Vous venez de reprendre l’Ulysse Palace à Djerba. Pourquoi cet hôtel tout d’abord ? Ensuite, vous avez réussi au cours de l’hiver dernier à le rénover en seulement quelques mois. Comment vous y prenez-vous ?

L’Ulysse est un hôtel mythique, un must et nous sommes heureux de le replacer dans sa véritable image. Notre collaboration avec le groupe Chaibi sur Djerba date de 2015 avec l’hôtel Djerba Mare (exploité sous le brand Marmara). C’est une collaboration réussie. De notre côté, nous ne pouvions plus satisfaire la demande sur l’île. Nous avons convenu d’une rénovation ciblée avec optimisation de l’investissement en 6 mois et 0 jour de retard. Faire la rénovation d’anciens hôtels n’est pas évidente car nous avons en parallèle des attentes en termes d’exploitation. Mais nous avons relevé le défi encore une fois et réussi la rénovation durant les 6 mois d’hiver. C’est un engagement que nous prenons avec nos partenaires. Notre expérience nous permet aujourd’hui d’être performants et au point dans les délais fixés.

Comment se passe justement la collaboration avec les autres propriétaires des hôtels en Tunisie ?

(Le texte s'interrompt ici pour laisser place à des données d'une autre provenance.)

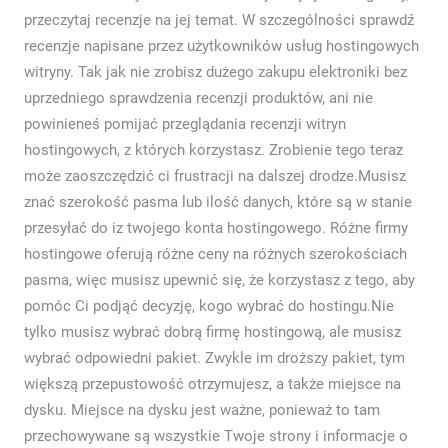
przeczytaj recenzje na jej temat. W szczególności sprawdź
recenzje napisane przez użytkowników usług hostingowych
witryny. Tak jak nie zrobisz dużego zakupu elektroniki bez
uprzedniego sprawdzenia recenzji produktów, ani nie
powinieneś pomijać przeglądania recenzji witryn
hostingowych, z których korzystasz. Zrobienie tego teraz
może zaoszczędzić ci frustracji na dalszej drodze.Musisz
znać szerokość pasma lub ilość danych, które są w stanie
przesyłać do iz twojego konta hostingowego. Różne firmy
hostingowe oferują różne ceny na różnych szerokościach
pasma, więc musisz upewnić się, że korzystasz z tego, aby
pomóc Ci podjąć decyzję, kogo wybrać do hostingu.Nie
tylko musisz wybrać dobrą firmę hostingową, ale musisz
wybrać odpowiedni pakiet. Zwykle im droższy pakiet, tym
większą przepustowość otrzymujesz, a także miejsce na
dysku. Miejsce na dysku jest ważne, ponieważ to tam
przechowywane są wszystkie Twoje strony i informacje o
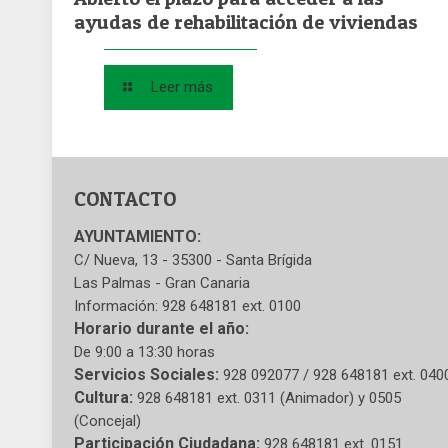
ayudas de rehabilitación de viviendas
Leer más
CONTACTO
AYUNTAMIENTO:
C/ Nueva, 13 - 35300 - Santa Brígida
Las Palmas - Gran Canaria
Información: 928 648181 ext. 0100
Horario durante el año:
De 9:00 a 13:30 horas
Servicios Sociales:
928 092077 / 928 648181 ext. 040
Cultura:
928 648181 ext. 0311 (Animador) y 0505
(Concejal)
Participación Ciudadana:
928 648181 ext. 0151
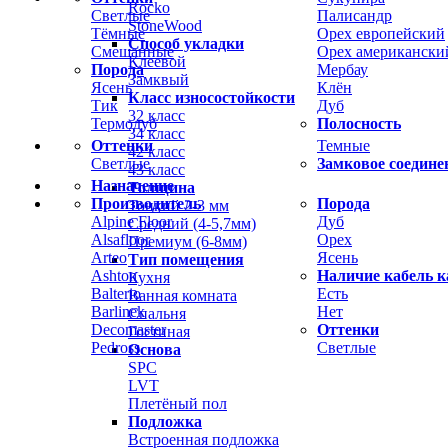
Rocko
Светлые
Палисандр
StoneWood
Тёмные
Орех европейский
Способ укладки
Смешанные
Орех американски
Клеевой
Порода
Мербау
Замквый
Ясень
Клён
Класс износостойкости
Тик
Дуб
32 класс
Термодуб
Полосность
34 класс
Оттенки
Темные
42 класс
Светлые
Замковое соедине
43 класс
Назначение
Толщина
Производитель
Порода
Тонкий 2-3 мм
Alpine Floor
Дуб
Средний (4-5,7мм)
Alsafloor
Орех
Премиум (6-8мм)
Arteo
Ясень
Тип помещения
Ashton
Наличие кабель к
Кухня
Balterio
Есть
Ванная комната
Barlinek
Нет
Спальня
Decomaster
Оттенки
Гостиная
Pedross
Светлые
Основа
SPC
LVT
Плетёный пол
Подложка
Встроенная подложка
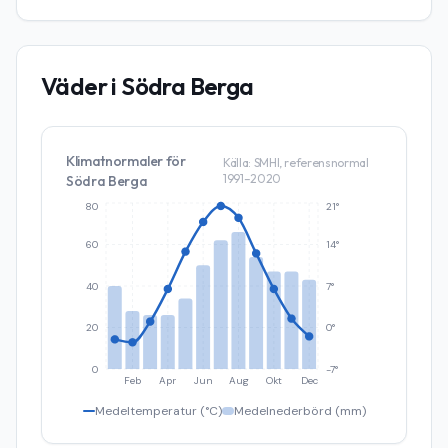
Väder i
Södra Berga
Klimatnormaler för
Källa: SMHI, referensnormal
1991–2020
Södra Berga
80
21°
60
14°
40
7°
20
0°
0
-7°
Feb
Apr
Jun
Aug
Okt
Dec
Medeltemperatur (°C)
Medelnederbörd (mm)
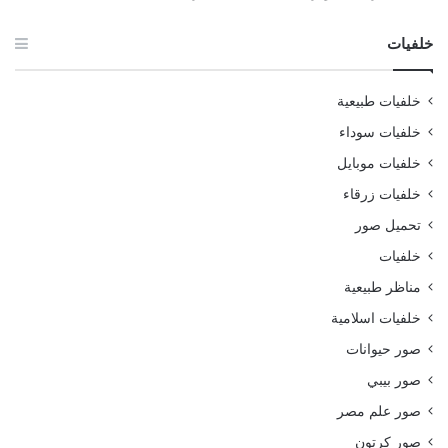
خلفيات
خلفيات طبيعية
خلفيات سوداء
خلفيات موبايل
خلفيات زرقاء
تحميل صور
خلفيات
مناظر طبيعية
خلفيات اسلامية
صور حيوانات
صور بيبي
صور علم مصر
صور كرتون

Notre business-model, c’est la location d’hôtels sur de longues durées. A Hammamet, aujourd’hui, ce sont 22 années de confiance sur l’hôtel Manar avec la famille Fakhfakh et surtout feu Mokhtar Fakhfakh qui était une sommité. Sur les Palm Beach également, le regretté Mongi Loukil est, pour moi, l’un des plus grands hôteliers que la Tunisie ait connu. Les hôtels Palm Beach sont parmi les meilleurs en Tunisie, dont celui de Tozeur. Je citerai aussi Jilani Attia, Jean Claude Vella… On ne loue pas un hôtel juste pour le louer. En période de crise, on s’est mis autour d’une table et on a pu stabiliser la relation. Nous avons fait la même chose avec les banques notamment pour honorer nos engagements. Je dois au passage saluer René Trabelsi. Nous avons eu de bons ministres mais lui a bien réagi aux derniers problèmes, il est toujours joignable.

Ceci étant, votre politique tarifaire est quelquefois mise à l’index par certains. Que diriez-vous à vos détracteurs ?

Le bradage ne nous ramène pas les bons clients. Nos prix sont élevés parce qu’il y a une offre et une reconnaissance de nos clients par rapport à cette offre. Notre slogan est « Our promise, you will come back » car nous savons que nos clients reviendront parce qu’ils auront été satisfaits, grâce aussi à nos équipes. Nous avons un taux de revenants très important qui peut atteindre jusqu’à 70% dans certains hôtels. Nous avons des clients qui choisissent leur chambre 6 ou 7 mois à l’avance. Ils sont sûrs de l’expérience qu’ils vont se voir offrir et nous anticipons sur leur retour.

Un mot sur votre politique de ressources humaines ?

Nous avons créé un sens de l’appartenance à l’entreprise basé sur l’honnêteté, l’engagement et les compétences. En période de crise, c’est l’engagement du personnel qui nous a encouragés à persévérer. Nous avons actuellement 6000 collaborateurs dont 50% à plein temps et 50% de semi-saisonniers finalement car nous essayons d’étirer la saison 8 mois sur 12 et nous prenons en considération les critères sociaux de ces collaborateurs pendant les périodes de fermeture ou d’activité réduite. Sinon, nous avons une véritable académie Magic Hotels où l’on peut gravir rapidement les échelons en interne. Au Maroc où nous avons deux hôtels, 50% des cadres sont Tunisiens. Il y a beaucoup de rotation de staff en hautes saisons entre Egypte, Maroc et Tunisie.